The plaintiff's next argument is that the ALJ erred by finding that plaintiff's breast cancer was "not severe" as defined by the regulations. Plaintiff was diagnosed and treated for tubular carcinoma of the left breast which required partial mastectomy. (R. 141). Several biopsies had been performed subsequently. As of September, 2005, the cancer was in remission. Dr. Shah, in September, 2005 found plaintiff was in "no acute distress" and there was no evidence of a mass or discharge of plaintiff's left breast. Dr. Noy, an associate of Dr. Shah, found that plaintiff was feeling well and the cancer was in remission. (R. 296). These reports constitute substantial evidence that the cancer did not meet or equal a listing in 20 C.F.R. § 404, Subpart P, Appendix 1.

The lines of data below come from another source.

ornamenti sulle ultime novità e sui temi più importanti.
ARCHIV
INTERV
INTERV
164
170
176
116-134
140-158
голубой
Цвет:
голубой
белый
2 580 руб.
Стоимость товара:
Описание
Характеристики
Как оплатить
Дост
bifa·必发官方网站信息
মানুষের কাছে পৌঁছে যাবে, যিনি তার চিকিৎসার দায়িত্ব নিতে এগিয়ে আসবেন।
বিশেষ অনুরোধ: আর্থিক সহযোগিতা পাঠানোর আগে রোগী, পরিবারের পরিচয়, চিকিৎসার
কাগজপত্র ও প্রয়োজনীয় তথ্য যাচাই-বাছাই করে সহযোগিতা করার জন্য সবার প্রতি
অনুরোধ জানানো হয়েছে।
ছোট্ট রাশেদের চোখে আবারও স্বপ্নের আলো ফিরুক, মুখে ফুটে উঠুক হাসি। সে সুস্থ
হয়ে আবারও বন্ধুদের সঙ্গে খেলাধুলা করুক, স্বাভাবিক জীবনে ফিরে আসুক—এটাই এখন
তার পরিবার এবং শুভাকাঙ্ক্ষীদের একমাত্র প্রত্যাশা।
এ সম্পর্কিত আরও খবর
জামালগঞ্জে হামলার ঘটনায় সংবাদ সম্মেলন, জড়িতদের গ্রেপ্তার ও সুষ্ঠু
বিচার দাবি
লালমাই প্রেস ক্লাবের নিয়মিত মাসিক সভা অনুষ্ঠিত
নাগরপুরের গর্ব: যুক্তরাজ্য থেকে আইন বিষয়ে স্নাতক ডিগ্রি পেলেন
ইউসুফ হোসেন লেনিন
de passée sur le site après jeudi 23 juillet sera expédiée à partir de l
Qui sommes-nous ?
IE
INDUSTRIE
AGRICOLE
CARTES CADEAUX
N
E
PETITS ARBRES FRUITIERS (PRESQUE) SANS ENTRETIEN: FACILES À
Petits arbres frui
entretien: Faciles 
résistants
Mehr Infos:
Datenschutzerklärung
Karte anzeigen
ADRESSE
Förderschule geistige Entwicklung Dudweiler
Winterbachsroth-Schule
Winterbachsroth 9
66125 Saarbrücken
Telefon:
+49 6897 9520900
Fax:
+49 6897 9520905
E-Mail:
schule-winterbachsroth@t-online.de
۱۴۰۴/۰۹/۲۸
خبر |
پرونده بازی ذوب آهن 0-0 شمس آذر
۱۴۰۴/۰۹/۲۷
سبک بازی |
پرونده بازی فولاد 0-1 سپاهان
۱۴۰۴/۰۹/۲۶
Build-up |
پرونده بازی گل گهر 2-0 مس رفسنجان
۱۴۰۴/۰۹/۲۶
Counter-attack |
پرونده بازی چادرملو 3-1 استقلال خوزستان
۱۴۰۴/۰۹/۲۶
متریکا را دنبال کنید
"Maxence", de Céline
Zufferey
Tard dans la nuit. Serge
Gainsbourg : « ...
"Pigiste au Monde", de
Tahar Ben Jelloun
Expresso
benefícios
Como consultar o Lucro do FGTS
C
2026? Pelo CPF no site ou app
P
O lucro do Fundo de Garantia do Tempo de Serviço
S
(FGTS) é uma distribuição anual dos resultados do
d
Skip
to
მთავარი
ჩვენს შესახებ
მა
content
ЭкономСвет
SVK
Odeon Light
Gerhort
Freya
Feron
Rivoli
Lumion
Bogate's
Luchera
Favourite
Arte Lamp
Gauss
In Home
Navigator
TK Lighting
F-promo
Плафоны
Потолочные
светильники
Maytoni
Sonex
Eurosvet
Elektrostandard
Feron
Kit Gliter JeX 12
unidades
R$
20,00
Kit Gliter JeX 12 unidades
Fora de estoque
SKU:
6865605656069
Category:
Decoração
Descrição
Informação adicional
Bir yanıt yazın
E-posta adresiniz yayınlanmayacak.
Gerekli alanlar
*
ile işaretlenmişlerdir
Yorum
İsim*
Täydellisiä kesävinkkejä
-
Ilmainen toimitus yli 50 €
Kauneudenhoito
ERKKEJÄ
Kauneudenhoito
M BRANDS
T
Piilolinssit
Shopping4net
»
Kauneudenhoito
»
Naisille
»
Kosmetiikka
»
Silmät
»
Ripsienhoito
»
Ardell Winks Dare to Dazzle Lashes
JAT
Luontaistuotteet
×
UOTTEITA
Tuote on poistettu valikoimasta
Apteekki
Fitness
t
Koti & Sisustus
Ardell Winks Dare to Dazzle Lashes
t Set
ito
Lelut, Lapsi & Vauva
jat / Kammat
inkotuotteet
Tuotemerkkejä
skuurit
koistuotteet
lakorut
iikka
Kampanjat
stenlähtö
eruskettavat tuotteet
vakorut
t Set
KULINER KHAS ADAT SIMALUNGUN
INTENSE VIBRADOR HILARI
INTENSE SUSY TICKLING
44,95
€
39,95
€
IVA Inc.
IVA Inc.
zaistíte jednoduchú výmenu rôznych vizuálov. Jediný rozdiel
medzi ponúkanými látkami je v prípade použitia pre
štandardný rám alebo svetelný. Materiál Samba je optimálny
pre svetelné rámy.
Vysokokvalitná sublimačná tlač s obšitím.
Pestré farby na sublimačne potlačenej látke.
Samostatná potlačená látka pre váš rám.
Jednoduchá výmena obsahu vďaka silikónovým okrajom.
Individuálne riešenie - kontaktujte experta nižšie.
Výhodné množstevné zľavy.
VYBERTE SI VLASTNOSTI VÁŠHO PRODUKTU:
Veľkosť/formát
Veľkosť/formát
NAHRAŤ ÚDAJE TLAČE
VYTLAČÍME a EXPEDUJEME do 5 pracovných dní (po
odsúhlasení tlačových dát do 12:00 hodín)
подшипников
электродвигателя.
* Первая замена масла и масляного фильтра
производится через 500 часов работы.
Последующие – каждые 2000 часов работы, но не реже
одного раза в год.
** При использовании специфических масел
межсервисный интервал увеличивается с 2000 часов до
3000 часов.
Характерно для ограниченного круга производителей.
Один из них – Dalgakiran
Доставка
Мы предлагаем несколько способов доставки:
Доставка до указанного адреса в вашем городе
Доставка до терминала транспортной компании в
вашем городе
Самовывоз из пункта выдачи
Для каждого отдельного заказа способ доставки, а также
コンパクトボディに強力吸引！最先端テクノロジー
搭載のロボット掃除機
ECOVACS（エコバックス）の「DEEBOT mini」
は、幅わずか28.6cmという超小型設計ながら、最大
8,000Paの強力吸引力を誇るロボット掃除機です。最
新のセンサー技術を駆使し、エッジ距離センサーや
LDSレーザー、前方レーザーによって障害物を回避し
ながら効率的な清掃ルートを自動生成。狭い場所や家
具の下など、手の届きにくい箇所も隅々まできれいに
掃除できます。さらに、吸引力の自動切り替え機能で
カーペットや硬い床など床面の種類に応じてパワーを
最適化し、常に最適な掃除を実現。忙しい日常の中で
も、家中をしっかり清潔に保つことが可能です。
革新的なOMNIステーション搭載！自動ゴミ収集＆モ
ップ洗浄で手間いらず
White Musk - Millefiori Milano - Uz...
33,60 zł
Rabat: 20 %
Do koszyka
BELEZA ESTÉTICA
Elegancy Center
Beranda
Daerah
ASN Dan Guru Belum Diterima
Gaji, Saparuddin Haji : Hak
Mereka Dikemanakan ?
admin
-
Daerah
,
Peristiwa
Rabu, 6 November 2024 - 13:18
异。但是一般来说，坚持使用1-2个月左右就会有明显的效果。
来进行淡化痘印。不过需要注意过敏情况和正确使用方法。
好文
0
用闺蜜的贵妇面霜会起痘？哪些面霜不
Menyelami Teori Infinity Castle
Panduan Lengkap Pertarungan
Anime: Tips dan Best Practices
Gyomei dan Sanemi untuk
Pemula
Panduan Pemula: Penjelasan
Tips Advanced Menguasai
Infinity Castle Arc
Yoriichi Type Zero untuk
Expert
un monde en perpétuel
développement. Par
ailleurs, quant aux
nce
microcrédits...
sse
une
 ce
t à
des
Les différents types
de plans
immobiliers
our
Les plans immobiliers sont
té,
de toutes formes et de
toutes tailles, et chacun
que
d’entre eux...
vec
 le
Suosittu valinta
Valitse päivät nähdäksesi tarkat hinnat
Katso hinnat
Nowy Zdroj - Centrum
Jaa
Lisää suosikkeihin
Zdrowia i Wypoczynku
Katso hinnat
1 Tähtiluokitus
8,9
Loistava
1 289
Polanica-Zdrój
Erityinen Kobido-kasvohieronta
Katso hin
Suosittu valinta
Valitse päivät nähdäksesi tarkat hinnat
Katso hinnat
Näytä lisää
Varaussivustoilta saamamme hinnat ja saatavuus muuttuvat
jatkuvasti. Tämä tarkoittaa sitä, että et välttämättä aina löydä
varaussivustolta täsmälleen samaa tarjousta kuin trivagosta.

Plaintiff's final argument is that taking plaintiff's various conditions together (back and knee conditions, residuals of breast cancer and side effects of medications) she is disabled. Although there were no precise findings about the combined effect of plaintiff's conditions, the ALJ's decision and the record demonstrate that such an analysis was undertaken. See, Berry v. Schweiker, 675 F. 2d 464, 469 (2d Cir. 1982). For example, with regard to her back and knee conditions, the residual functional capacity assessment test considered these conditions as a whole. In addition, Dr. Lathan's report indicates that he reviewed all of plaintiff's biomechanics including back, knee, hands and her breast cancer. Hence, the back and knees and residuals from breast cancer were considered together by the physicians as well as the ALJ. According to the record, plaintiff's cancer is in remission, and there is no evidence that the residuals of breast cancer are disabling to the extent plaintiff can not work. With regard to the effects of plaintiff's medications, there is no evidence that taking medication renders her disabled. From the Court's review, there is a lack of evidence which suggests that use of pain medication was an issue at trial. See, Monguer v. Heckler, 722 F. 2d 1033, 1040 (2d Cir. 1983).

The thrust of the record is not, as plaintiff claims, that the combined maladies render plaintiff disabled. To the contrary, Plaintiff's failure to undertake routine treatment (epidural shots for her back) and procedures (arthrosporic surgery for her knees) may be significant factors for her lingering condition. As a general rule, plaintiff must follow the treatment prescribed by a physician if this treatment can restore one's ability to work. 20 C.F.R. 40 § 404.1530. Plaintiff is not entitled to benefits if the prescribed treatment is not followed without a good reason. Accordingly, there is substantial evidence to support the ALJ's decision.

The decision is affirmed. The complaint is dismissed.